Yaşlı Arsız Sinirli Bir Ergen: “Michael Haneke”
Berkay Akbudak
İkisi de oyuncu olan, Alman bir baba ve Avusturyalı bir annenin evladı olarak 1942’de Bavyera’da doğan Michael Haneke, aile mesleğini sürdürürüm zannederek genç yaşta oyunculuğa başlar fakat bu işte berbat olduğunu anlayınca sevdasından vazgeçip (ama fazla da uzaklaşmayarak) Viyana Üniversitesi’nde drama, psikoloji ve felsefe eğitimi alr. Sinema dünyasına film eleştirmeni olarak girip devamında TV yazarı ve yönetmeni olarak sahaya çıkar. Bir düzine TV filmi ve birkaç bölüm dizi çektikten sonra sinemada ilk işi olan, Avusturya yapımı Der Siebente Kontinent (1989) adlı filmi çeker. Bu küçücük filmle sinemasının harcı olacak mevzuları daha ilk atışta dünya sinema duvarına sıvar.
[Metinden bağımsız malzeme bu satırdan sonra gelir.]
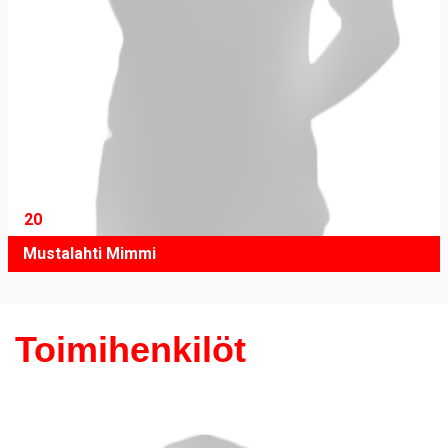
20
Mustalahti Mimmi
Toimihenkilöt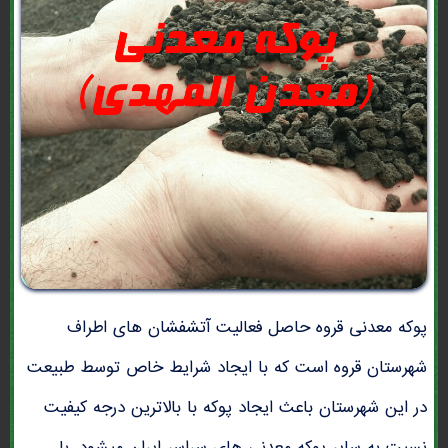
پوکه معدنی قروه حاصل فعالیت آتشفشان های اطراف
شهرستان قروه است که با ایجاد شرایط خاص توسط طبیعت
در این شهرستان باعث ایجاد پوکه با بالاترین درجه کیفیت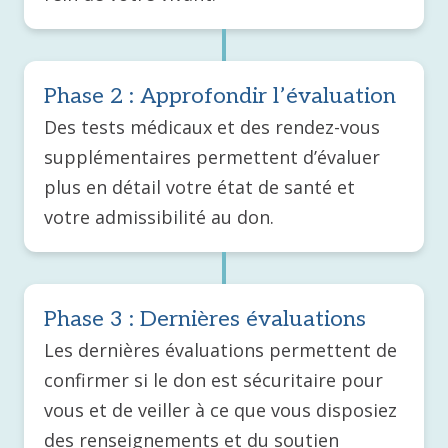
Phase 2 : Approfondir l’évaluation
Des tests médicaux et des rendez-vous
supplémentaires permettent d’évaluer
plus en détail votre état de santé et
votre admissibilité au don.
Phase 3 : Dernières évaluations
Les dernières évaluations permettent de
confirmer si le don est sécuritaire pour
vous et de veiller à ce que vous disposiez
des renseignements et du soutien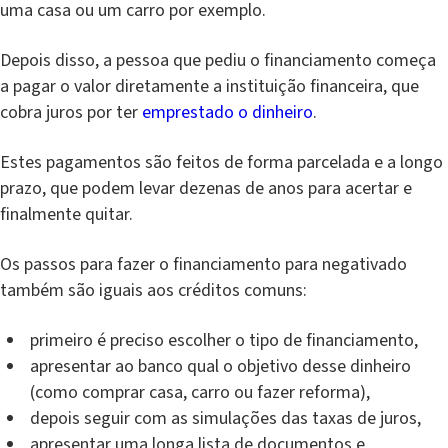
uma casa ou um carro por exemplo.
Depois disso, a pessoa que pediu o financiamento começa
a pagar o valor diretamente a instituição financeira, que
cobra juros por ter
emprestado o dinheiro
.
Estes pagamentos são feitos de forma parcelada e a longo
prazo, que podem levar dezenas de anos para acertar e
finalmente quitar.
Os passos para fazer o financiamento para negativado
também são iguais aos créditos comuns:
primeiro é preciso escolher o tipo de financiamento,
apresentar ao banco qual o objetivo desse dinheiro
(como comprar casa, carro ou fazer reforma),
depois seguir com as simulações das taxas de juros,
apresentar uma longa lista de documentos e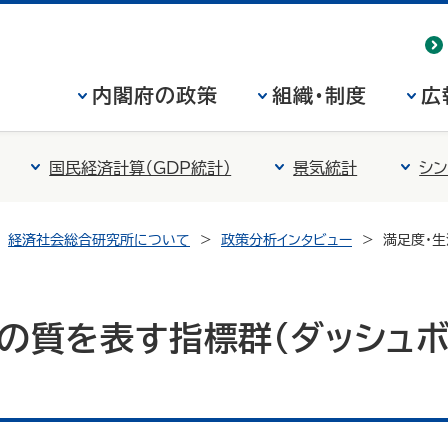
内閣府の政策
組織・制度
広
国民経済計算（GDP統計）
景気統計
シン
経済社会総合研究所について
政策分析インタビュー
満足度・生
の質を表す指標群（ダッシュボ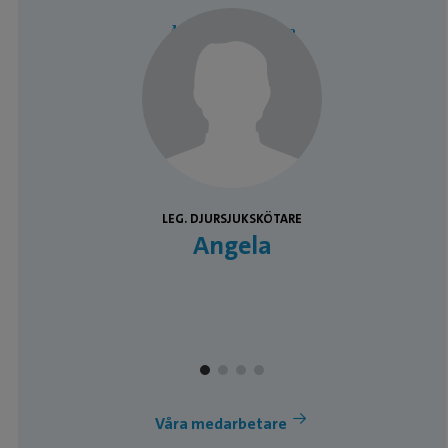
Medarbetare
LEG. DJURSJUKSKÖTARE
Angela
Våra medarbetare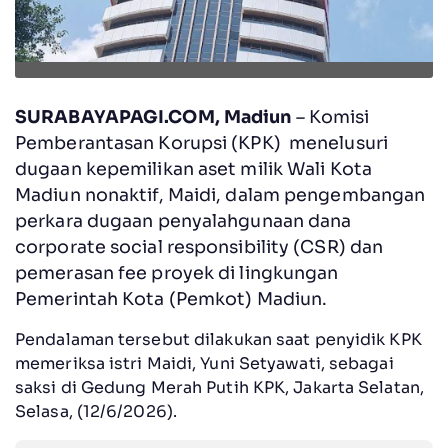
SURABAYAPAGI.COM, Madiun
– Komisi
Pemberantasan Korupsi (KPK) menelusuri
dugaan kepemilikan aset milik Wali Kota
Madiun nonaktif, Maidi, dalam pengembangan
perkara dugaan penyalahgunaan dana
corporate social responsibility (CSR) dan
pemerasan fee proyek di lingkungan
Pemerintah Kota (Pemkot) Madiun.
‎Pendalaman tersebut dilakukan saat penyidik KPK
memeriksa istri Maidi, Yuni Setyawati, sebagai
saksi di Gedung Merah Putih KPK, Jakarta Selatan,
Selasa, (12/6/2026).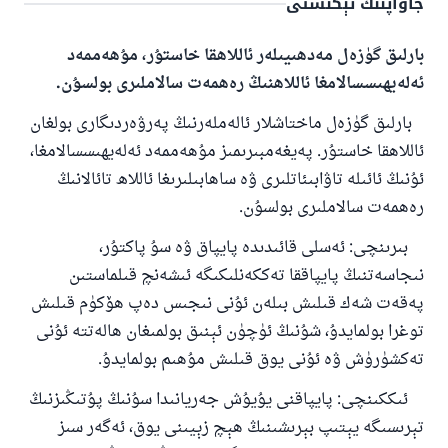
جاۋاپنىڭ تېكىستى
بارلىق گۈزەل مەدھىيىلەر ئاللاھقا خاستۇر، مۇھەممەد
ئەلەيھىسسالامغا ئاللاھنىڭ رەھمەت سالاملىرى بولسۇن.
بارلىق گۈزەل ماختاشلار ئالەملەرنىڭ پەرۋەردىگارى بولغان
ئاللاھقا خاستۇر. پەيغەمبىرىمىز مۇھەممەد ئەلەيھىسسالامغا،
ئۇنىڭ ئائىلە تاۋابىئاتلىرى ۋە ساھابىلىرىغا ئاللاھ تائالانىڭ
رەھمەت سالاملىرى بولسۇن.
بىرىنچى: ئەسلى قائىدىدە پايپاق ۋە سۇ پاكتۇر،
نىجاسەتنىڭ پايپاققا تەككەنلىكىگە ئىشەنچ قىلماستىن
پەقەت شەك قىلىش بىلەن ئۇنى نىجىس دەپ ھۆكۈم قىلىش
توغرا بولمايدۇ، شۇنىڭ ئۈچۈن ئېنىق بولمىغان ھالەتتە ئۇنى
تەكشۈرۈش ۋە ئۇنى يوق قىلىش مۇھىم بولمايدۇ.
ئىككىنچى: پايپاقنى يۇيۇش جەريانىدا سۇنىڭ پۇتىڭىزنىڭ
تېرىسىگە يېتىپ بېرىشىنىڭ ھېچ زېيىنى يوق، ئەگەر سىز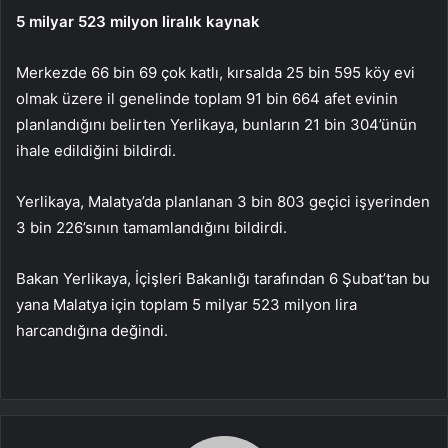
5 milyar 523 milyon liralık kaynak
Merkezde 66 bin 69 çok katlı, kırsalda 25 bin 595 köy evi
olmak üzere il genelinde toplam 91 bin 664 afet evinin
planlandığını belirten Yerlikaya, bunların 21 bin 304’ünün
ihale edildiğini bildirdi.
Yerlikaya, Malatya’da planlanan 3 bin 803 geçici işyerinden
3 bin 226’sının tamamlandığını bildirdi.
Bakan Yerlikaya, İçişleri Bakanlığı tarafından 6 Şubat’tan bu
yana Malatya için toplam 5 milyar 523 milyon lira
harcandığına değindi.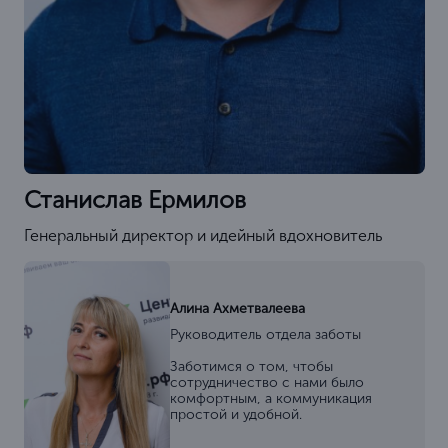
Станислав Ермилов
Генеральный директор и идейный вдохновитель
Алина Ахметвалеева
Руководитель отдела заботы
Заботимся о том, чтобы
сотрудничество с нами было
комфортным, а коммуникация
простой и удобной.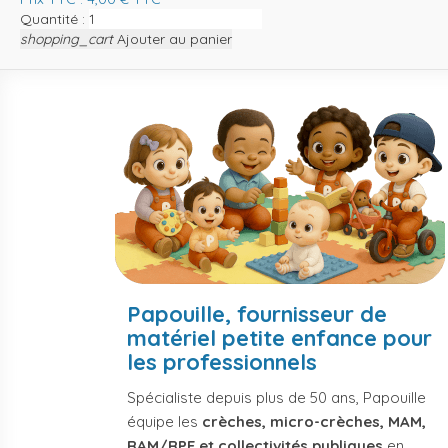
Quantité :
shopping_cart
Ajouter au panier
Papouille, fournisseur de
matériel petite enfance pour
les professionnels
Spécialiste depuis plus de 50 ans, Papouille
équipe les
crèches, micro-crèches, MAM,
RAM/RPE et collectivités publiques
en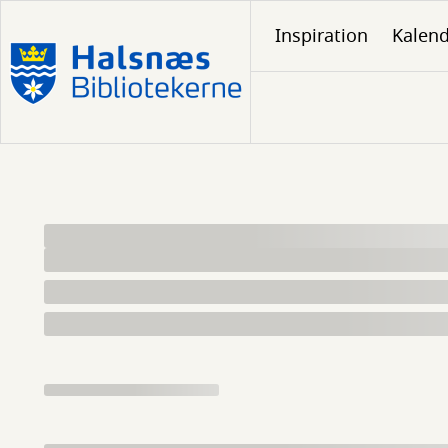
Gå
Inspiration
Kalen
til
hovedindhold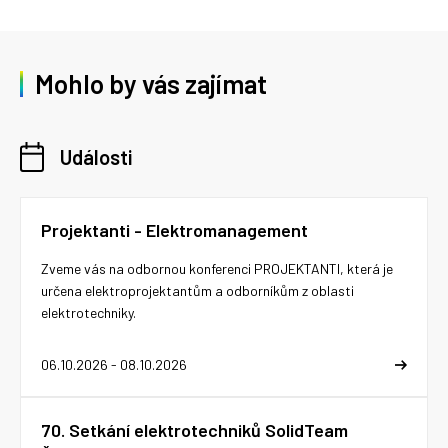
Mohlo by vás zajímat
Události
Projektanti - Elektromanagement
Zveme vás na odbornou konferenci PROJEKTANTI, která je
určena elektroprojektantům a odborníkům z oblasti
elektrotechniky.
06.10.2026 - 08.10.2026
70. Setkání elektrotechniků SolidTeam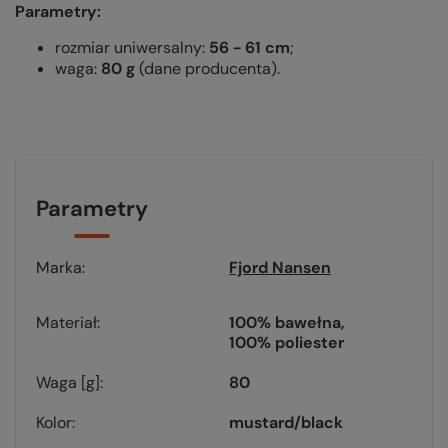
Parametry:
rozmiar uniwersalny:
56 - 61 cm
;
waga:
80 g
(dane producenta).
Parametry
Marka
Fjord Nansen
Materiał
100% bawełna
100% poliester
Waga [g]
80
Kolor
mustard/black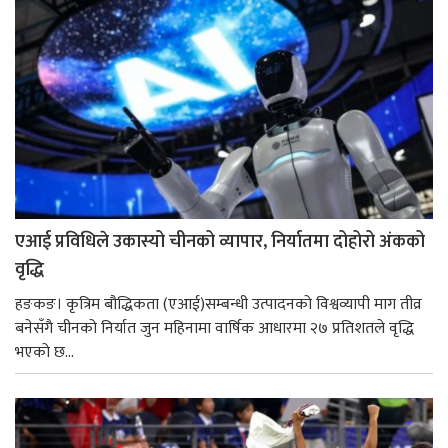
एआई प्रविधिले उकास्यो चीनको व्यापार, निर्यातमा दोहोरो अंकको
वृद्धि
हङकङ। कृत्रिम बौद्धिकता (एआई)सम्बन्धी उत्पादनको विश्वव्यापी माग तीव्र
बनेसँगै चीनको निर्यात जुन महिनामा वार्षिक आधारमा २७ प्रतिशतले वृद्धि
भएको छ...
Tek çocuklu, keyfi yerinde orta sınıf bir ailenin hayatının, akıl kayması yaşamalarıyla ellerinden kayıp gitmesi sonucu aldıkları “ölümcül” kararı uygulamaya koymalarını konu alan film, tahmin ediyor olmamıza rağmen bir sürprizmiş gibi suratımıza çarpan finali ile küçük bir başyapıt olduğunu ıspatlıyor.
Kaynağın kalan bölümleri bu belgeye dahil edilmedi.